L'époque est à la célébration de l'esprit libre. J'ai choisi de vous ramener en 1987, année où Jean-Pierre Mocky sortira son dernier grand succès Le Miraculé. 24 ans après Un drôle de paroissien où l'aristocrate incarné par Bourvil pille des troncs pour ne pas avoir à travailler, Mocky revient avec une satire du pèlerinage à Lourdes et plus largement sur la mercantilisation du religieux.

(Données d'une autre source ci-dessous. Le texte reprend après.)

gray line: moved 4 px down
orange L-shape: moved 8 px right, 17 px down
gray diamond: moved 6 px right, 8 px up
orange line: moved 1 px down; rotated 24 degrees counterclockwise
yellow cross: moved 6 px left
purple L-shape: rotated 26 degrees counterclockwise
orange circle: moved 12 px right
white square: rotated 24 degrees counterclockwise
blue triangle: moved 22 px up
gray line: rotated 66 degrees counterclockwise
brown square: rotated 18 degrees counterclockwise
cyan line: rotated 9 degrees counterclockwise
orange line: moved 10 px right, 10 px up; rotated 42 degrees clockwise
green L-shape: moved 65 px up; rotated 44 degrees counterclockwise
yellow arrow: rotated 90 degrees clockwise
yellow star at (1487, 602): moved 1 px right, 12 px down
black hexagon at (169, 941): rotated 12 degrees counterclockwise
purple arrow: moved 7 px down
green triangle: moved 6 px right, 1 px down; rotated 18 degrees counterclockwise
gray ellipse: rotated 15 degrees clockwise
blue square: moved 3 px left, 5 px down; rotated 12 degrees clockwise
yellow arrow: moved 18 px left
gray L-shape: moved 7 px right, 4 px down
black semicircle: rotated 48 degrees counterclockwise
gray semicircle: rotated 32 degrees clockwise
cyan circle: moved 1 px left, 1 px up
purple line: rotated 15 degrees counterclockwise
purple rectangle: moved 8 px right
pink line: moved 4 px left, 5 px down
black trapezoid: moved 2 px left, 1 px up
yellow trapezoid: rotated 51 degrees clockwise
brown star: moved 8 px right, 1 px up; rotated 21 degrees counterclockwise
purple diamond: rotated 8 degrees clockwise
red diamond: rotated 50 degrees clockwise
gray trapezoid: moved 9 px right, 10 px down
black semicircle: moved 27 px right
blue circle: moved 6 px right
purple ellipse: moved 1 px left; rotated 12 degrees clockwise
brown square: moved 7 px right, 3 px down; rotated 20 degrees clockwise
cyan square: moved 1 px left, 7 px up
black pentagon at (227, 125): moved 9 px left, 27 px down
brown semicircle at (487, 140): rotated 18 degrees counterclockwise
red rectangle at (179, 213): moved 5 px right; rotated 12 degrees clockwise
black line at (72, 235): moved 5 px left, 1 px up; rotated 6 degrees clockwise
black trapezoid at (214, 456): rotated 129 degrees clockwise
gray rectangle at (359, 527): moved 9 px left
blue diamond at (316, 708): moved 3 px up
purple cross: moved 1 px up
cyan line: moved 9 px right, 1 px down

Papu (Jean Poiret) est un pauvre mec au propre comme au figuré. Il vit de petites combines et de la vente de ballons. Un soir il se fait renverser et prétexte une infirmité lui permettant non seulement de toucher des indemnités de l'assurance et mieux encore, de profiter d'un pèlerinage à Lourdes, où à la suite d'un supposé miracle il retrouverait l'usage de ses jambes tout en conservant ses indemnités. C'est sans compter sur Ronald Fox Terrier (Michel Serrault), directeur des assurances, muet qui communique avec des bruits d'animaux, accompagné de son fidèle bras droit Monsieur Plombie (Roland Blanche) bien déterminé à découvrir la supercherie. Sur son chemin cette équipe croisera une ancienne prostituée devenue Major (Jeanne Moreau), un commercial opportuniste et une gitane sans culotte (Sophie Moyse).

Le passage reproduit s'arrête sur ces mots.